Bragg "angry" over limited tax breaks
By Kate Bulkley
For Broadcast May 10, 2012
Melvyn Bragg is unhappy that tax breaks are to be limited to high-end cinematic TV dramas and not available to smaller, less mainstream arts programming.
The longtime presenter and arts champion said the current plan would starve money from arts programmes and other smaller programmes that may have smaller visability but could have great potential.
Bragg said he agreed with actor and Sundance founder Robert Redford who also recently criticized government for overlooking “alternative” films in its tax break plans.
“I agree with Redford on this,” said Bragg. “There’s not many little grey cells ticking away down there (in government) There isn’t much thinking, paddling yes, but real thinking, no.”
Speaking at a BPG Press Guild lunch, Bragg said he was “angry” with the government about the limited subsidies, telling Broadcast after the lunch that government should be focusing on helping new talent to emerge.

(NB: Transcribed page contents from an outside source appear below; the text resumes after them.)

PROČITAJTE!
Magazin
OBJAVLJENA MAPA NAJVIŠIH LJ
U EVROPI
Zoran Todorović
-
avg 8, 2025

“They should look at the roots. That’s where you need to pour the water. You don’t need to water the tops of the hydrangeas. You invest in the little companies and the alternative programmes.”
Bragg also lambasted Treasury plans to restrict tax relief for philanthropists, saying that “the silly buggering about with philanthropy” relief was a wrong step. “We have created over the last 15 years in this country, a triangle and it’s an equilateral triangle that no one else has got. It is government money, box office and philanthropy. All three of these come together and that is what really makes it go.”

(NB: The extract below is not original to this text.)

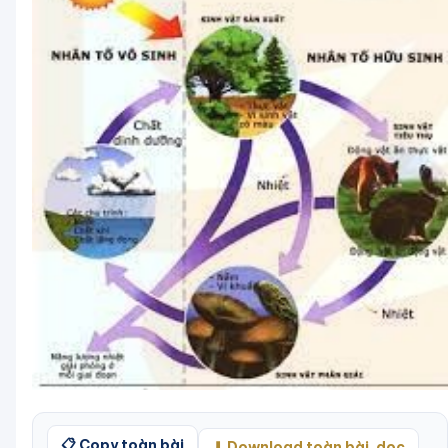
📋 Copy toàn bài
⬇ Download toàn bài .doc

He said that big donors to the arts were not doing it for the tax relief, they were doing it out of generosity, and if government changes the recipe there could be dire consequences.
Bragg’s landmark ITV programme The South Bank show is returning to the air on Sky Arts May 27 for a six- episode run, beginning with a profile of Nick Hytner, artistic director of The National Theatre.
Hytner has also criticized government’s plans to cap at 25% of their income anyone seeking to claim more than £50,000 of tax relief in one year. Hytner says that some £40 million already committed in gifts to the National Theatre are now under threat.